Noise, the most ubiquitous pollutant

PW Alberti 
 Professor of Otolaryngology, General Secretary, IFOS, The Toronto Hospital, University of Toronto, Canada

Correspondence Address:
P W Alberti
Professor of Otolaryngology, General Secretary, IFOS, The Toronto Hospital, University of Toronto
Canada




How to cite this article:
Alberti P W. Noise, the most ubiquitous pollutant.Noise Health 1998;1:3-5


How to cite this URL:
Alberti P W. Noise, the most ubiquitous pollutant. Noise Health [serial online] 1998 [cited 2020 Aug 7 ];1:3-5
Available from: http://www.noiseandhealth.org/text.asp?1998/1/1/3/31783


Full Text

"Noise is the most impertinent of all forms of interruption. It is not only an interruption but also a disruption of thought" from Psychological Observations Arthur Schopenhauer.

I congratulate the publishers and editor for founding this journal, the need for which has been evident for some time. Noise is the most ubiquitous global pollutant, which permeates all aspects of life throughout the inhabited world. Its impact upon hearing, communication, learning and well being is enormous and yet the very breadth of its impact means that it is studied by many disciplines, none of which cover the totality of the topic. The result is that information, particularly inter-disciplinary information is difficult to find and sometimes missed. The topic is sufficiently broad that even the usual abstracting services useful though they are, are frequently inadequate.

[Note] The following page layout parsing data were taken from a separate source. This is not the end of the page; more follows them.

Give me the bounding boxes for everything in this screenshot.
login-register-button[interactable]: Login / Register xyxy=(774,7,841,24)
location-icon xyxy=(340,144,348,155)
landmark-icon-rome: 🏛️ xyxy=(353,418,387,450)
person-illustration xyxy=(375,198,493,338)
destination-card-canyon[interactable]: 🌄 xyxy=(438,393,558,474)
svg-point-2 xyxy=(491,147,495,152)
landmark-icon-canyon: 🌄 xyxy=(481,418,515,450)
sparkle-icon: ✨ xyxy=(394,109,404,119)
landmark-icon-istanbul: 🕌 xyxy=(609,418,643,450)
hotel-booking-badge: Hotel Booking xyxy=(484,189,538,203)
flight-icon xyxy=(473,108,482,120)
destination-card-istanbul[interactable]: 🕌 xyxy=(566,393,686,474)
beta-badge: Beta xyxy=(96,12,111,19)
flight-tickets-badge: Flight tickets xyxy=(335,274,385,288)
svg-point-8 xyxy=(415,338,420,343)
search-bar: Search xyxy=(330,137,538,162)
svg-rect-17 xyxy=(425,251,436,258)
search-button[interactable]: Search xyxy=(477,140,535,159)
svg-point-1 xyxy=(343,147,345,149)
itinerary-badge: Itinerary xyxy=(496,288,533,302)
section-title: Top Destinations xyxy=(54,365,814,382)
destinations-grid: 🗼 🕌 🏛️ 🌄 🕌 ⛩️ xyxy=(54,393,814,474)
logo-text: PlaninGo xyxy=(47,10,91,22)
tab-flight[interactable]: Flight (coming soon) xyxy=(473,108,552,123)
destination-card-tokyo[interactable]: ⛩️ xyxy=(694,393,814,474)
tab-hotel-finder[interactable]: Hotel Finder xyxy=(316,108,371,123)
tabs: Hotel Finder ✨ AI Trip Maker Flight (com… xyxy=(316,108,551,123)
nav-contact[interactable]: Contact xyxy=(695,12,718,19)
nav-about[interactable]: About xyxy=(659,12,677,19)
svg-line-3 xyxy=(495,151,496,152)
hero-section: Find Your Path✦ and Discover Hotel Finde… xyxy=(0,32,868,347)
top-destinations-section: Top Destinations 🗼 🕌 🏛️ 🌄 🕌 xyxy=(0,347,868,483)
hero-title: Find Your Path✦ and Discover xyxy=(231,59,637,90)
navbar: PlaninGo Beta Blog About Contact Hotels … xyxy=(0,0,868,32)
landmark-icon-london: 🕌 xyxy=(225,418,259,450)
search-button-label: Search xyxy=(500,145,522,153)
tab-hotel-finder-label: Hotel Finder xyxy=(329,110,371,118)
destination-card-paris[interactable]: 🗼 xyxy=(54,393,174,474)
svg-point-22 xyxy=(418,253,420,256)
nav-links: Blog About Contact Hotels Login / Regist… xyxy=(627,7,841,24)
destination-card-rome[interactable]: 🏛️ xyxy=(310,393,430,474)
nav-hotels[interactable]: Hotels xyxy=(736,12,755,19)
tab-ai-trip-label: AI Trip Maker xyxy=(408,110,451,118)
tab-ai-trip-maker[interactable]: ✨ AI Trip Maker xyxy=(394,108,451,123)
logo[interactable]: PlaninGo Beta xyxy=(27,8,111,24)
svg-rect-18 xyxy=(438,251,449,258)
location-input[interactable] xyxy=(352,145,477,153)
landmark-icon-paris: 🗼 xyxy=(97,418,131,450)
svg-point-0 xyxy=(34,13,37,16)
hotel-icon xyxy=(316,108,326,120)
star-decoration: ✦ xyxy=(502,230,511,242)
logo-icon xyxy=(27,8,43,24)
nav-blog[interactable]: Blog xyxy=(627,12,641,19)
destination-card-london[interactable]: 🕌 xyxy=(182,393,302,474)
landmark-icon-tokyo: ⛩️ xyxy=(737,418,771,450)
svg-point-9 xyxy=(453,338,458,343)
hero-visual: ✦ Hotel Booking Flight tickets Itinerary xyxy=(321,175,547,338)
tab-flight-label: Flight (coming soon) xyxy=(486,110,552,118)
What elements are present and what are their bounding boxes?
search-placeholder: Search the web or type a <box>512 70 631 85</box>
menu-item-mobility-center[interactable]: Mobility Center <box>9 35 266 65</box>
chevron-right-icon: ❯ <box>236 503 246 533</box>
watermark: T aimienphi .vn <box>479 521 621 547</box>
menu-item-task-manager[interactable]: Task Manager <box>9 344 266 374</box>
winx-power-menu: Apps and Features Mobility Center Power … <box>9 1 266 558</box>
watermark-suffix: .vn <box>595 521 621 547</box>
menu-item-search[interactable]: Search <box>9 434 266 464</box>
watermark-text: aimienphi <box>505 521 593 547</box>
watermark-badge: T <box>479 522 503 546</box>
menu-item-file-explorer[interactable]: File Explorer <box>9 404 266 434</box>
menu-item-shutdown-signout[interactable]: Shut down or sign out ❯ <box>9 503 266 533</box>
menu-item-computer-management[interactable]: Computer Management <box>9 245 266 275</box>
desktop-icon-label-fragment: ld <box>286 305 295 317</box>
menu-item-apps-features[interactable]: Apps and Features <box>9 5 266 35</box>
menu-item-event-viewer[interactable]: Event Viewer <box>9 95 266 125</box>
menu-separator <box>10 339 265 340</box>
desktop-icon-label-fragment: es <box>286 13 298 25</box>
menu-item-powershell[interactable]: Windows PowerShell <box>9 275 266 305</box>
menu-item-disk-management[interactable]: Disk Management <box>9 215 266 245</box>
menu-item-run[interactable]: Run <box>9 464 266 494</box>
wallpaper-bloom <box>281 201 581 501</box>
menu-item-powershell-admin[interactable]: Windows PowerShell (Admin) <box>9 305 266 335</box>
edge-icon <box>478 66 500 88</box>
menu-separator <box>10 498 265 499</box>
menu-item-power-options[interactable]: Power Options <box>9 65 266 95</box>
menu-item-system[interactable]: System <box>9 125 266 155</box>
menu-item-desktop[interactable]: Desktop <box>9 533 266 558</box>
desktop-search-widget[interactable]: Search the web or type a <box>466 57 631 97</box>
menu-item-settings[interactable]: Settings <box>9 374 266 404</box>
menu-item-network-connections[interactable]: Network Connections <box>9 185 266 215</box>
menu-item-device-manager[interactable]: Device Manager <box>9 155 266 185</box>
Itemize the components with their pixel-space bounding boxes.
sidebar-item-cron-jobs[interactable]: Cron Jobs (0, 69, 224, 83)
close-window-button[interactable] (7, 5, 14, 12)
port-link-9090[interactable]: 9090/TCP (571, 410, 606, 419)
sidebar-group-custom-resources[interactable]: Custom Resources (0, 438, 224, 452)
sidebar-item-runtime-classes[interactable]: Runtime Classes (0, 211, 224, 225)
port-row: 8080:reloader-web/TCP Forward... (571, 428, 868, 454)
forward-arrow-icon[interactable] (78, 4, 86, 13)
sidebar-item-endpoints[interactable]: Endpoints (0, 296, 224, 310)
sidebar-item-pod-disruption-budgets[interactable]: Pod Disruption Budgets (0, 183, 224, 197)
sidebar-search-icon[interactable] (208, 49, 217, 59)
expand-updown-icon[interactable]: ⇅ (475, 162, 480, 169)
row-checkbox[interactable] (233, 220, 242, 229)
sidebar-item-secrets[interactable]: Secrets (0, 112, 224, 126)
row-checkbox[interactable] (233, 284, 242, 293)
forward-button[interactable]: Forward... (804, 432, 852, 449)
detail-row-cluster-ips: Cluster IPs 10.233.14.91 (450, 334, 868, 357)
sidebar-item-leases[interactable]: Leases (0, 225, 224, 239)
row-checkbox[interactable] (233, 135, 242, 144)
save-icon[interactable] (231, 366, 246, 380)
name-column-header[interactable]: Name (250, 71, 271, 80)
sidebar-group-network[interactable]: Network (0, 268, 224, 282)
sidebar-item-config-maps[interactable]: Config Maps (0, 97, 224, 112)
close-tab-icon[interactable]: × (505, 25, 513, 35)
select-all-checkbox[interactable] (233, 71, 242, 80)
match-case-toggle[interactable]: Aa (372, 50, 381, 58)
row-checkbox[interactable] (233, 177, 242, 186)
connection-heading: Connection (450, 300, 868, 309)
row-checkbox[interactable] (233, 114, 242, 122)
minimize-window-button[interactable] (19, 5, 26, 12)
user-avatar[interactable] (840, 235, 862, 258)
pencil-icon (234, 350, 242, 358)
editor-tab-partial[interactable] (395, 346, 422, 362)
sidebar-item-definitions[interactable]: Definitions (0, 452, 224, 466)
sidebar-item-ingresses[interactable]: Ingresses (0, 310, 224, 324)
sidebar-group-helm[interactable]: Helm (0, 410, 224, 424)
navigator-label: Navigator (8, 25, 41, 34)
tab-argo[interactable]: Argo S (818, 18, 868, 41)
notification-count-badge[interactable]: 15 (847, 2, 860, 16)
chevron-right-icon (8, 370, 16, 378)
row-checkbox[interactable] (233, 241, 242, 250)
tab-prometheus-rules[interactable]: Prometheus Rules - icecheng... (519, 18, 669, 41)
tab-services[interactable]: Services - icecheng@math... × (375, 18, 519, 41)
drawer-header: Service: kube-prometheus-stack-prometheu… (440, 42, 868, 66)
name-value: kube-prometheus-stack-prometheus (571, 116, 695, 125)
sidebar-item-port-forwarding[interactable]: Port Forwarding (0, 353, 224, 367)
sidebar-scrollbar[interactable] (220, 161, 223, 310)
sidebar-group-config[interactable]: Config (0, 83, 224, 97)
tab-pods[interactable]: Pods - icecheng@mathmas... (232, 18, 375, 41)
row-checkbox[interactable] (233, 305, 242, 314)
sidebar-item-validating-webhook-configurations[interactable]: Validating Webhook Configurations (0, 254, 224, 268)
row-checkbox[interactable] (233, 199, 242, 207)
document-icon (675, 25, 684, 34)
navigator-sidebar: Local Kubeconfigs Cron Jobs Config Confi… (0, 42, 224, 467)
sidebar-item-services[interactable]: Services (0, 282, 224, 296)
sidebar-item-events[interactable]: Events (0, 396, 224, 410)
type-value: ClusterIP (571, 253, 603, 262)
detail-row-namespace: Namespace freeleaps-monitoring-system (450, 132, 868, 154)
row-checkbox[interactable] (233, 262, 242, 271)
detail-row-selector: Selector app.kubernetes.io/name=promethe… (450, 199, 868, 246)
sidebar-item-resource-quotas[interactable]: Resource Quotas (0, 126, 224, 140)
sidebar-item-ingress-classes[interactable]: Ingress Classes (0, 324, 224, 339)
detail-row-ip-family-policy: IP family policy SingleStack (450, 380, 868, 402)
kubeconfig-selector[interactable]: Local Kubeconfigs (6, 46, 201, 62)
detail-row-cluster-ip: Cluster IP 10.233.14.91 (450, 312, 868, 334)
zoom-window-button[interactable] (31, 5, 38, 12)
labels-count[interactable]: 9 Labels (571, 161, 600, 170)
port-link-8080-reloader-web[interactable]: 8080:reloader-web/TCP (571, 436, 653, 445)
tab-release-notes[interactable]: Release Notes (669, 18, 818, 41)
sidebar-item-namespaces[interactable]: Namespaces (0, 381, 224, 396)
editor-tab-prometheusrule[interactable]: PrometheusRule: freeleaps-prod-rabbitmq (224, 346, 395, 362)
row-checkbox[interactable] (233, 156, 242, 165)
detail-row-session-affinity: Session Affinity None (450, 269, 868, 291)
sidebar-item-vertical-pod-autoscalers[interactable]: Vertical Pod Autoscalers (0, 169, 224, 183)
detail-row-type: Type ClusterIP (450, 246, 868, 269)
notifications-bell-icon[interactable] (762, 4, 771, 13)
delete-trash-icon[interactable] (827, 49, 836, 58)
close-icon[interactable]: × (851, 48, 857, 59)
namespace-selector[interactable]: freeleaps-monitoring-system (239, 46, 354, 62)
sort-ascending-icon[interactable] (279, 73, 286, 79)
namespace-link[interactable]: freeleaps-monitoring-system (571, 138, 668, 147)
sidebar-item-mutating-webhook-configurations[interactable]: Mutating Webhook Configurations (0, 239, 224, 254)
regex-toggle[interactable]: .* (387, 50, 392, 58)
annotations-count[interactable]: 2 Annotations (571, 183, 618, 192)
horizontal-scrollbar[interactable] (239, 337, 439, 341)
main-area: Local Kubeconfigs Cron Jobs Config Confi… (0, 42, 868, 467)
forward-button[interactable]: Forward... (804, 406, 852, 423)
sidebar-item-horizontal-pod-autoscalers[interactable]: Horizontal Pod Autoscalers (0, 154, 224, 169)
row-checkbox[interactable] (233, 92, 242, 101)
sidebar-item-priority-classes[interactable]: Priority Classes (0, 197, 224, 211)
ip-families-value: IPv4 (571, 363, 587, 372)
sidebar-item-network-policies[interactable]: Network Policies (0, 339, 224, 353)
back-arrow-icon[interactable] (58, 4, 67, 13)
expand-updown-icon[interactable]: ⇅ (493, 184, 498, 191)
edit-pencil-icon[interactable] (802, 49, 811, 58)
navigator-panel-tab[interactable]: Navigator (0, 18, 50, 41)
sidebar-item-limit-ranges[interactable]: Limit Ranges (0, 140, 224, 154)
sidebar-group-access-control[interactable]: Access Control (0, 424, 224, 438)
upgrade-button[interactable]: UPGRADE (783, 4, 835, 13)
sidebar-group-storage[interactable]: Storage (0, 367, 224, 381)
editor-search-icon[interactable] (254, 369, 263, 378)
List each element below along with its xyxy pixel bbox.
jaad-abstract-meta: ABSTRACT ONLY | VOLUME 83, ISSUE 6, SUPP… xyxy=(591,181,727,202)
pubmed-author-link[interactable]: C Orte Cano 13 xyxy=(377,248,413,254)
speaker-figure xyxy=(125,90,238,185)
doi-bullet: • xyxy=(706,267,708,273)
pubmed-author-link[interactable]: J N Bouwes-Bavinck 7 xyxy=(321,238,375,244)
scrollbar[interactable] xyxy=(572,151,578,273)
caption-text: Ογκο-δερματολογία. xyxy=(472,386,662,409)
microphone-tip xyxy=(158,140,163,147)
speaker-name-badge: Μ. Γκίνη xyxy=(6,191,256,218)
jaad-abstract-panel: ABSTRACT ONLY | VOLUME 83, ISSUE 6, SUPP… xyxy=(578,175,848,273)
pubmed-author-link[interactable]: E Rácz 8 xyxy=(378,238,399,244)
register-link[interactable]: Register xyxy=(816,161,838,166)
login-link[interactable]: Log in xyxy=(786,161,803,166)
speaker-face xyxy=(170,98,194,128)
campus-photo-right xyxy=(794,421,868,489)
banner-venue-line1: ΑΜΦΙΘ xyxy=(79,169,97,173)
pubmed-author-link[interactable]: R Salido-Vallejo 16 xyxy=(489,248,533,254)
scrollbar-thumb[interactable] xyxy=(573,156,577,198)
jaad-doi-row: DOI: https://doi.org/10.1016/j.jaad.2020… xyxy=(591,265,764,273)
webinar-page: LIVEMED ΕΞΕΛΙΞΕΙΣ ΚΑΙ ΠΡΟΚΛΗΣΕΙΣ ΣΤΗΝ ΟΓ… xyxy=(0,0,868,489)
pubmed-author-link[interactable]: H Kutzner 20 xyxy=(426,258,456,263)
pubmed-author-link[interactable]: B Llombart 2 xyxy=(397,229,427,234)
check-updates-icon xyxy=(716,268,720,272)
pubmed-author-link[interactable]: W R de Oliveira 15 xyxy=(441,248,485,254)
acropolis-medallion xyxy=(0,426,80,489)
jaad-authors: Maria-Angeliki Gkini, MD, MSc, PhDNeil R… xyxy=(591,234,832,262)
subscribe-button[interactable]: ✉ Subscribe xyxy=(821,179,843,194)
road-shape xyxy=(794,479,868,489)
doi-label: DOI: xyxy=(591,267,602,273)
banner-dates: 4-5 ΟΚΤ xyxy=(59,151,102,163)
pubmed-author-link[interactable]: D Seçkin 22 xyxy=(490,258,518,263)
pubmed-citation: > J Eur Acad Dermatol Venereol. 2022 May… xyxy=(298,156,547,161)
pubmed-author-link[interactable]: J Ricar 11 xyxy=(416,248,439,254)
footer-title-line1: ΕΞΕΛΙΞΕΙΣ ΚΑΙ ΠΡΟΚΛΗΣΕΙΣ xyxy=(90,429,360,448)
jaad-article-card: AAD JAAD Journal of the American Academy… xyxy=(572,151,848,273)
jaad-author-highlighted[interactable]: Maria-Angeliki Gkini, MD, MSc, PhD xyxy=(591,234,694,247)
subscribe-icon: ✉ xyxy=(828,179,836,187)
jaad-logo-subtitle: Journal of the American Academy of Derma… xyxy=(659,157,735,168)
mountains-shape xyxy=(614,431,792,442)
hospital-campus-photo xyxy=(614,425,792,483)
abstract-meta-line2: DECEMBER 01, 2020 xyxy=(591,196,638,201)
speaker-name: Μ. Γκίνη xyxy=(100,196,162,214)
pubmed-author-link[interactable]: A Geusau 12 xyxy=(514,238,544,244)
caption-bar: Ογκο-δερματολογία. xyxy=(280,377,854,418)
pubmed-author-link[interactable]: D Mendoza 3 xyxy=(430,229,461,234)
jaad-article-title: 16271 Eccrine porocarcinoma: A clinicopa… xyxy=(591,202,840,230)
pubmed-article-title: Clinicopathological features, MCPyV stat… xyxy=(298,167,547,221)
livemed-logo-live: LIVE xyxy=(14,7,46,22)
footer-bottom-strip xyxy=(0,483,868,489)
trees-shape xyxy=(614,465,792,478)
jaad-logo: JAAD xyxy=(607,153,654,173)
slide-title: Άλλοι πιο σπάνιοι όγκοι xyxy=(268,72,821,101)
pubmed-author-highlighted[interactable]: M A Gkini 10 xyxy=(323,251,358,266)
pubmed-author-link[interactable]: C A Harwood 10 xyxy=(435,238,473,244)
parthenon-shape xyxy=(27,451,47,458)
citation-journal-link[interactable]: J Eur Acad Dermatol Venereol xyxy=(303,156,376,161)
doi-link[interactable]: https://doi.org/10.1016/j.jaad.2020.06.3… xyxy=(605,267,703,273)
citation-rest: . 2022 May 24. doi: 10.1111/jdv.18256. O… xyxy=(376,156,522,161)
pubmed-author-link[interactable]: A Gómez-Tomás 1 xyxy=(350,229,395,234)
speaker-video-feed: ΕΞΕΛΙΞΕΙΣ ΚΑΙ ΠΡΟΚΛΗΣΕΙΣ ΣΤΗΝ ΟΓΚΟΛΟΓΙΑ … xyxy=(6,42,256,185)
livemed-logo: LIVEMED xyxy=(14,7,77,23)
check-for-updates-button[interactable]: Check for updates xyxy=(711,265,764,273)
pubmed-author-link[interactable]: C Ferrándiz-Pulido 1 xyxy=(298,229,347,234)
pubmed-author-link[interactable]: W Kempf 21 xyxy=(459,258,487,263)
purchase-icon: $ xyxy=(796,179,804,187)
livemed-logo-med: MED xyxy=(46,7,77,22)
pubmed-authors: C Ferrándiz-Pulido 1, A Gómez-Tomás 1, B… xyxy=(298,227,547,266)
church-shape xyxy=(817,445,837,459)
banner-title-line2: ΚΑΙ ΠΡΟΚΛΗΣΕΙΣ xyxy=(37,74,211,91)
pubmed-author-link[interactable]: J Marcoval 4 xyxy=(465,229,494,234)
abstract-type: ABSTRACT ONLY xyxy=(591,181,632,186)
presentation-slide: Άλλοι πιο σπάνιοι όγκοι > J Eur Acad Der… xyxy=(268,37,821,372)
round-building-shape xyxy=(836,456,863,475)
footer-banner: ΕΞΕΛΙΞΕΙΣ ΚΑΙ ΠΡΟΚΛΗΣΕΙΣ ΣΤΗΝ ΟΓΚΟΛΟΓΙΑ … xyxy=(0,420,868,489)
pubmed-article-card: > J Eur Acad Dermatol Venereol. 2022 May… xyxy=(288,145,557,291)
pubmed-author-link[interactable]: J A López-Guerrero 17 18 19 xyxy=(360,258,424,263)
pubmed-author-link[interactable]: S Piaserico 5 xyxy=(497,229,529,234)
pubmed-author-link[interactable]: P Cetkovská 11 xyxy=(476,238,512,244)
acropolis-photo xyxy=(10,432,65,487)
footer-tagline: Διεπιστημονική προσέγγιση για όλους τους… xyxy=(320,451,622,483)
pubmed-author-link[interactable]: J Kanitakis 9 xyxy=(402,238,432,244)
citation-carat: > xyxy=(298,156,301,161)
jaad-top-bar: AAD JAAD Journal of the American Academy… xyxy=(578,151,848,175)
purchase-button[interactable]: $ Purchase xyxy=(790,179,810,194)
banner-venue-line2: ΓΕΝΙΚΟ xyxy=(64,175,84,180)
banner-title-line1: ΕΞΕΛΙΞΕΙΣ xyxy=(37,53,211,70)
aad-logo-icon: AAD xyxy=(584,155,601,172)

It has been recognised for centuries that noise damages hearing and at present it is the greatest single cause of preventable sensorineural hearing loss in the world. It is known that prolonged exposure to workplace noise in excess of 85 dBA will produce some hearing loss; it is known that much of the machinery of warfare produces even higher sound levels than are found in industry. It is known that those working with machinery of all types, not just in manufacturing but in construction, agriculture, mining and other resource industries are at risk of hearing loss from noise. It is estimated that in the United States 30 million people are at risk for hearing loss from excessive exposure to noise - this is 11% of the total population. The numbers at risk in Europe are similar. Although noise was considered an issue peculiar to the developed world, this is now recognised to be untrue. The developing world has even greater problems. The United States is now in a post industrial era with a much smaller proportion of its workforce employed in manufacturing than previously, a much smaller proportion than is found in many of the large developing countries. The United States also has a longer life expectancy therefore has a smaller proportion of its population in the workforce. If this thesis is accepted, it is suggested that perhaps 12% or more of the global population is at risk for hearing loss from noise i.e. well over 600 million people.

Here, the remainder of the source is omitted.